(dissenting).
In this case a majority of this court has concluded that plaintiff Bollinger is entitled to cancellation of an oil and gas lease executed by him and now held by the Texas Company because of the failure of the Texas Company to pay production royalties for the period between September, 1952, and November, 1953. I do not think there is any justification for the cancellation of the lease under the facts of this case.
The well drilled by the Texas Company was completed as a producer of gas and distillate in August of 1952. In November of 1952 the Texas Company began the payment to plaintiff of shut-in royalties under *653the provision of the lease that in the event a gas well is completed from which production is not being sold, lessee may pay as royalties to the parties entitled to royalties under the lease a monthly amount equal to one-twelfth of 'the annual delay rental fixed by the contract. These monthly payments were continued until November of 1953, were received and retained by the plaintiff, and amounted to $920.92. During the period of time here involved, the Texas Company sold some of the gas from this well to oil and gas operators in the vicinity for use as rig fuel, but even during part of this period of time, that is, between May and October of 1953, the well was actually closed in and no production was had from it. It is for failure to pay production royalties on the gas thus sold that the majority of the court has concluded the lease should be cancelled. The total amount due as production royalties for this period is $345.25. In spite of the fact that the company had already remitted to plaintiff $920.92 as shut-in royalties, when plaintiff’s attorneys declared the lease forfeited, it offered to pay the amount of these production royalties for the same period of time, but plaintiff refused to accept this payment.

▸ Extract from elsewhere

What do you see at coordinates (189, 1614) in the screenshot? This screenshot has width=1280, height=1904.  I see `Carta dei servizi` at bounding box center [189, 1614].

Thus it will be seen that the shut-in royalties actually paid and received by plaintiff exceeded by $575.67 the amount due for production royalties, and that he received this amount over the amount due him as production royalties. Under these circumstances I think that the . lessee fully satisfied its obligation to pay royalties on production when the payments so .made were more than the amounts actually due, although they may have been designated by lessee as shut-in royalties.
I concede that if the payments of shut-in royalties were not as great as, or greater than, the amount actually due as production royalties, then we would have an entirely different case, and under our decision in Melancon v. Texas Company, 230 La. 593, 89 So.2d 135, plaintiff here would be entitled to a cancellation of the lease.

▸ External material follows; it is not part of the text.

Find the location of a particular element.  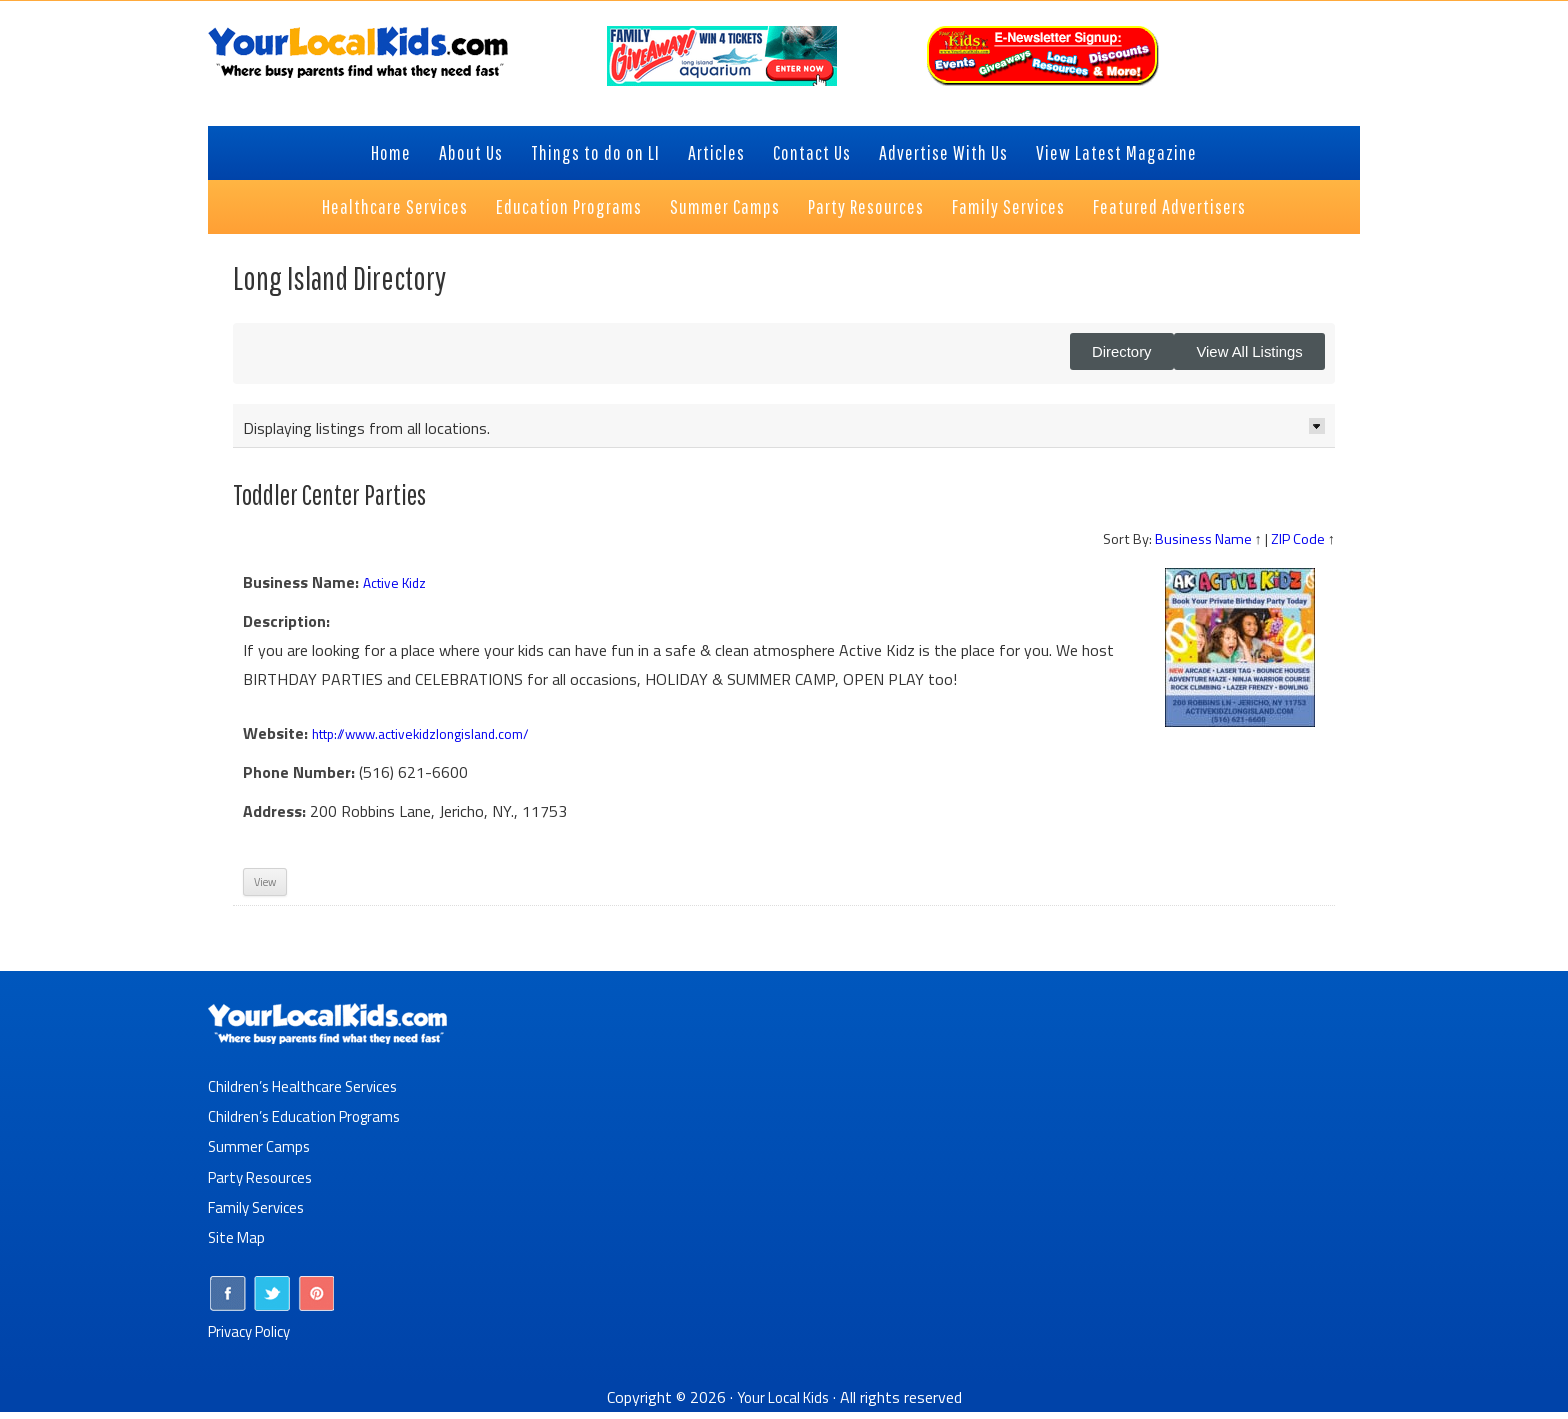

As has been said by this court, royalties due under a lease are placed in the rent category, and a lessee is bound to pay his rent or forfeit his lease. As pointed out above, the lessor in the instant case has actually been paid more as rent than he says he is entitled to receive, although the lessee has designated such payments as shut-in royalties instead of as production royalties. Upon a failure of the plaintiff to show that the mere designation of the . payments as shut-in royalties instead of as production royalties harmed or prejudiced him in any way or that-he lost any rights under the law, I can see no justification for the cancellation of the lease in this case.
Rehearing denied.
HAMITER, J., dissents from the refusal of the application for rehearing.